Aidan nods. “Preseason.”

“Well, good luck, man,” he says, and a few of the others chime in with well wishes, too. “Can’t wait to hear all about it at Thanksgiving.”

As they walk away from the table, Aidan takes Clare’s hand, and she gives his a little squeeze. She catches sight of their reflection in the darkened window and realizes how lost they both look, like they’ve walked into a familiar room to find that all the furniture has been rearranged. But then they recognize a voice over near the register, and they both turn to see Scotty, leaning against the counter and scraping his pocket for coins.

Aidan steps up beside him, slapping down a five-dollar bill.

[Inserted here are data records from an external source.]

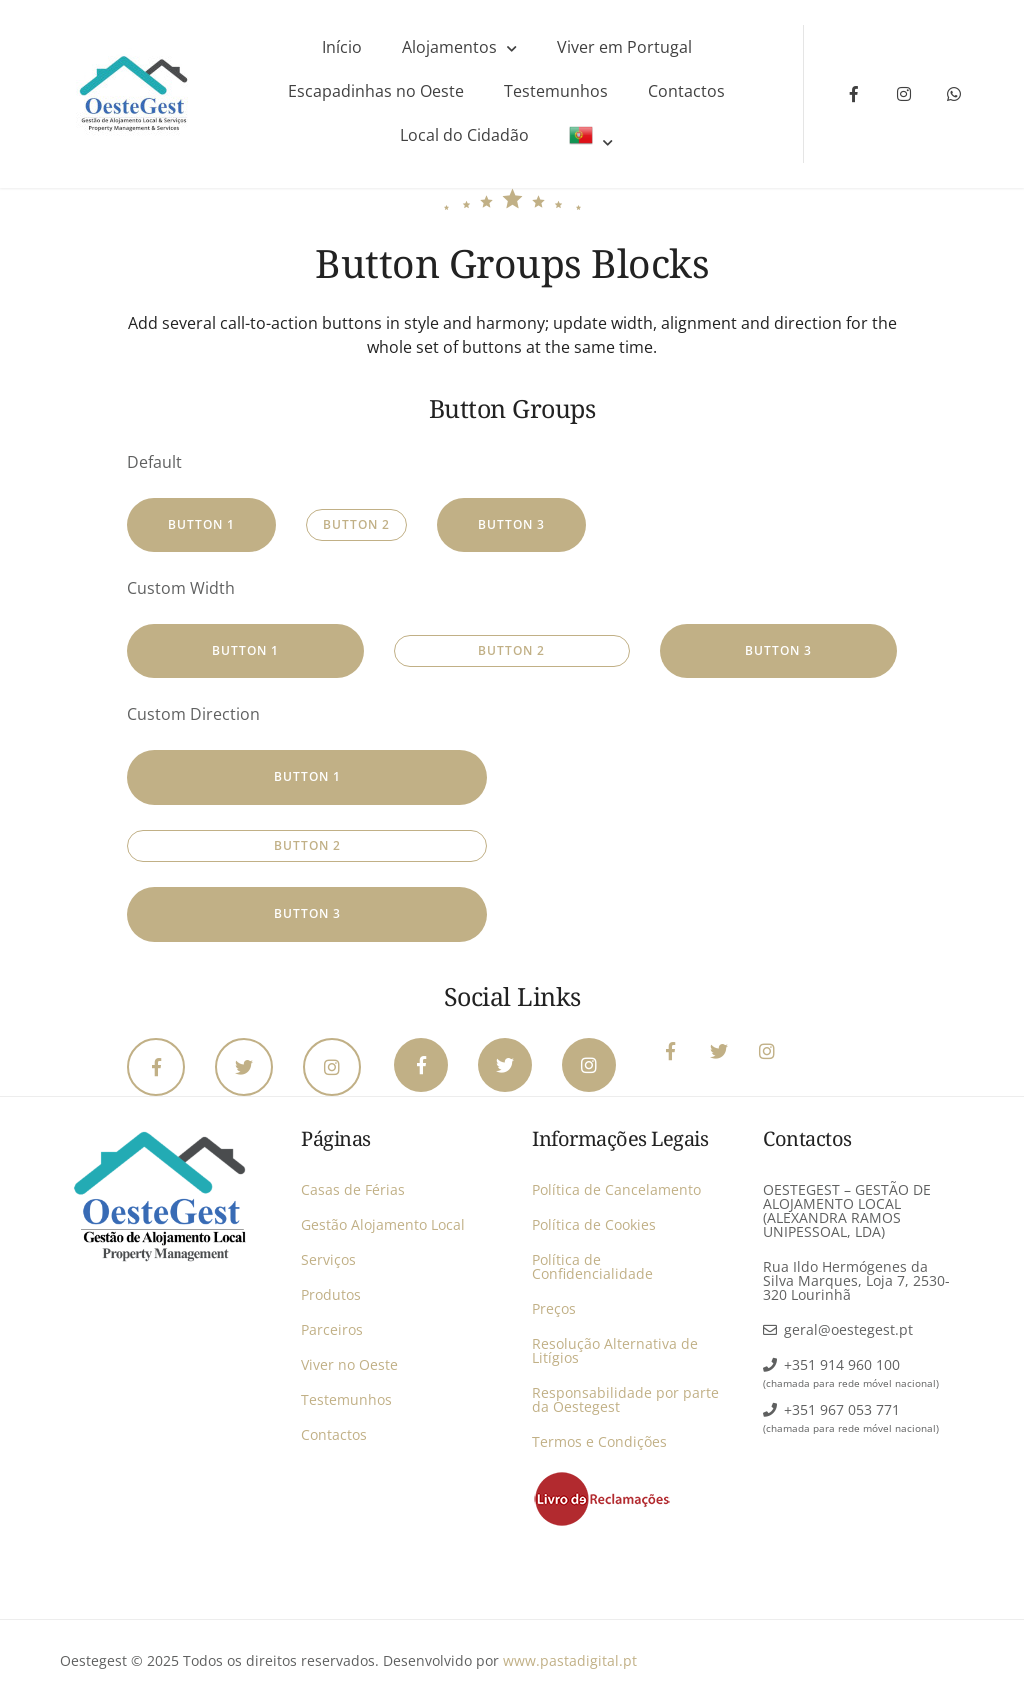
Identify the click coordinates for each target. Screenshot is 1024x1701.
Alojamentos (449, 47)
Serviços (328, 1259)
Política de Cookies (594, 1224)
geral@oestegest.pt (848, 1329)
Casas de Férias (353, 1189)
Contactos (686, 91)
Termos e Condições (599, 1441)
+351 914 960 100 (842, 1364)
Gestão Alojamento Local (383, 1224)
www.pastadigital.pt (570, 1660)
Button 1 (201, 524)
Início (342, 47)
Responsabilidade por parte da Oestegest (625, 1399)
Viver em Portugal (624, 47)
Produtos (331, 1294)
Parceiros (332, 1329)
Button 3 (511, 524)
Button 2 (356, 524)
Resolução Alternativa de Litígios (615, 1350)
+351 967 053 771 (842, 1409)
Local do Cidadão (464, 135)
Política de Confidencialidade (592, 1266)
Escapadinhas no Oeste (376, 91)
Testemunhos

“It’s on me,” he says, reaching out to punch his friend’s shoulder, but it doesn’t quite land because Scotty manages to dodge him, cuffing Aidan’s ear before ducking away again. Clare hangs back as the two of them tussle the way they always do, circling each other like boxers until they notice Oscar—the hulking, largely silent cashier who has been there forever—watching them from behind the counter, looking entirely unamused.